▸ **Task**
Copy each of the records exactly.

▸ **Records to process**
BEGIN

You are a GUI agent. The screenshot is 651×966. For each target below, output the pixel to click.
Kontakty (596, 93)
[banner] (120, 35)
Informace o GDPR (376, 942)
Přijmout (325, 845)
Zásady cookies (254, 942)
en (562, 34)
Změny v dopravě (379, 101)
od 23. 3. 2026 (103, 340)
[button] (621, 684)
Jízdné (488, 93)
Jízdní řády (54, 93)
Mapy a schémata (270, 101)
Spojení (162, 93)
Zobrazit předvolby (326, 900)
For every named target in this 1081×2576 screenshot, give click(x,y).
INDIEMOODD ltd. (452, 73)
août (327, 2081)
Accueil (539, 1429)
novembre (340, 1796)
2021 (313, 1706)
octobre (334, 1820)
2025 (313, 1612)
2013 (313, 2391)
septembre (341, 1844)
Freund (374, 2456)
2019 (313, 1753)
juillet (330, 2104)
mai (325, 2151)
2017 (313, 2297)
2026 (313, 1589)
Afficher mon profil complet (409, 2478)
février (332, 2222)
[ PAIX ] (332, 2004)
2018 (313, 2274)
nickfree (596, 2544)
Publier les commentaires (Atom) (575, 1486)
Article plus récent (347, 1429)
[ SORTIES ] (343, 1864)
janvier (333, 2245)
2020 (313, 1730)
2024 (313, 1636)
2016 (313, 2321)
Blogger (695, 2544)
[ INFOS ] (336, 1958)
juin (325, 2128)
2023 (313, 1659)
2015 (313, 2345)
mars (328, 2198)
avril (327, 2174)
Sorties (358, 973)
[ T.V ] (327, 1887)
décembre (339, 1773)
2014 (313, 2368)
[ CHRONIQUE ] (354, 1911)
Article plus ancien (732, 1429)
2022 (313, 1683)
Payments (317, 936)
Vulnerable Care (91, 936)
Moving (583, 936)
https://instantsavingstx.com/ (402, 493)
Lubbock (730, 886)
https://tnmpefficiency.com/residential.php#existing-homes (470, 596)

END

▸ **Answer space**
You are a GUI agent. The screenshot is 651×966. For each target below, output the pixel to click.
Kontakty (596, 93)
[banner] (120, 35)
Informace o GDPR (376, 942)
Přijmout (325, 845)
Zásady cookies (254, 942)
en (562, 34)
Změny v dopravě (379, 101)
od 23. 3. 2026 (103, 340)
[button] (621, 684)
Jízdné (488, 93)
Jízdní řády (54, 93)
Mapy a schémata (270, 101)
Spojení (162, 93)
Zobrazit předvolby (326, 900)
For every named target in this 1081×2576 screenshot, give click(x,y).
INDIEMOODD ltd. (452, 73)
août (327, 2081)
Accueil (539, 1429)
novembre (340, 1796)
2021 (313, 1706)
octobre (334, 1820)
2025 (313, 1612)
2013 (313, 2391)
septembre (341, 1844)
Freund (374, 2456)
2019 (313, 1753)
juillet (330, 2104)
mai (325, 2151)
2017 (313, 2297)
2026 (313, 1589)
Afficher mon profil complet (409, 2478)
février (332, 2222)
[ PAIX ] (332, 2004)
2018 (313, 2274)
nickfree (596, 2544)
Publier les commentaires (Atom) (575, 1486)
Article plus récent (347, 1429)
[ SORTIES ] (343, 1864)
janvier (333, 2245)
2020 (313, 1730)
2024 (313, 1636)
2016 (313, 2321)
Blogger (695, 2544)
[ INFOS ] (336, 1958)
juin (325, 2128)
2023 (313, 1659)
2015 (313, 2345)
mars (328, 2198)
avril (327, 2174)
Sorties (358, 973)
[ T.V ] (327, 1887)
décembre (339, 1773)
2014 (313, 2368)
[ CHRONIQUE ] (354, 1911)
Article plus ancien (732, 1429)
2022 (313, 1683)
Payments (317, 936)
Vulnerable Care (91, 936)
Moving (583, 936)
https://instantsavingstx.com/ (402, 493)
Lubbock (730, 886)
https://tnmpefficiency.com/residential.php#existing-homes (470, 596)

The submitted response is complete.